Alice receives a confirmation to her email address that they received her filing — the one filed by subordinate 2 under to supervision or as an agent of the supervisor in what appears to be a criminal enterprise.

The filing is rejected on the basis they had no jurisdiction; however, the decision may be entered into evidence during an actual court proceeding without further establishment per the Song-Beverly Consumer Warranty Act which will create a strong presumption that Alice will have to overcome. It was reasonably suspectible that the decision subordinate 2 undersigned may be the basis of proceedings within the jurisdiction of federal departments or agencies (for e.g., Song-Beverly claims can be brought to federal court; allegations are within the jurisdiction of the NHTSA, and other federal agencies etc.) and therefor serious crimes were committed and, by all indications, conspired to be committed and committed as a result thereof.

The document recording the filing shows the same IP address as the origin of the filing computer as each email from subordinate 1 and 2 and their supervisor; it is clear on the face of it, that the filing was done by an individual with access to the arbitrators’ internal network (the filing occurred via their intranet instead of over the Internet) and further corroborating evidence that at least subordinate 2 and the supervisor are the perpetrators because ever since their filing, they ceased all communications while up until that point they in due course they replied emails, and failed to rectify or inform Alice of any investigation or any result thereof.

The arbitrator, both subordinates and the supervisor were located at the time in Texas; Alice in California.

Questions

Does Alice have a personal cause of action for any damages against the arbitrator, for e.g., on grounds of emotional distress, on the grounds of identity theft, or 18 U.S.C. § 371 to commit a violation of U.S.C. § 1028(d)(7)(A) against or at the detriment of behest of Alice?

Which state would have jurisdiction, California or Texas; or either at the choosing of Alice?

Does it matter that it is extremely difficult for Alice to part take in the proceeding in Texas? What if it is unreasonably difficult?

If a California statute was violated, can Alice sue on that basis in California or she would have to do that in Texas, too?

Small claims action

Reading another question, I found this interesting concept that “The European Small Claims procedure is designed to simplify and speed up cross-border claims of up to €5000”; is there something similar in U.S. disputes where the parties are in different states? Would Alice be allowed to files suit in California for any reasons founded in the above fact patterns in Small Claims court in California if a superior court would require her to file suit in Texas?


Secindary facts for more context

Alice is a buyer of a vehicle subject to the Song-Beverly Consumer Warranty Act.

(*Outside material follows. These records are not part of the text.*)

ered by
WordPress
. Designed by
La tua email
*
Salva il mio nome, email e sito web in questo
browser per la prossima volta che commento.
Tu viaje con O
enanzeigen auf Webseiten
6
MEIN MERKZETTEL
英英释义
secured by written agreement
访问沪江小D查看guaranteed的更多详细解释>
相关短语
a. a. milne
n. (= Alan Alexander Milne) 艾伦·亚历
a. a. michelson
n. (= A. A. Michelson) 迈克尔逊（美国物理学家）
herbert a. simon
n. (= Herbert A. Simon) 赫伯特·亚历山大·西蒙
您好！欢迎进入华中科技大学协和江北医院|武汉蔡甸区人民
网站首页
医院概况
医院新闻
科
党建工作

Her car is a lemon, and seeks relief with the non-binding arbitrator of the manufacturer of the car.

She send her complaint to the arbitrator with an armada of disclaimers excluding any change to the complaint without her signature.

The arbitrator is subject to federal and state law providing it only had 40 days of the date of filing to render an expeditious and fair decision. The arbitrator denies receipt on 12 moot grounds, and Alice objects to the violations of law and rules of arbitration to retain her rights during the proceedings. Her challenges are expressly and/or impliedly yielded to by the arbitrator who reduces its reservations to 2 issues, and eventually surrenders to one of the last two. 18 days passed, and the arbitrator failed to initiate the proceedings despite a complaint with several hundreds of pages of evidence.

Having retained her rights by the objections she made meant the arbitrator once admitting to the last unsubstantiated cause of rejection would have meant that the arbitrator should have started on the date of actual receipt, and they just shot themselves in the foot with what they wanted to use for their advantage to weaken the consumer’s, Alice’s case.

The arbitrator never received Alice's consent, express, implied or effective, in fact, Alice, at all times relevant to the question, ferociously objects to any attempts to compel her to consent to filing anew even to the extent to comply with the unsubstantiated causes for rejection.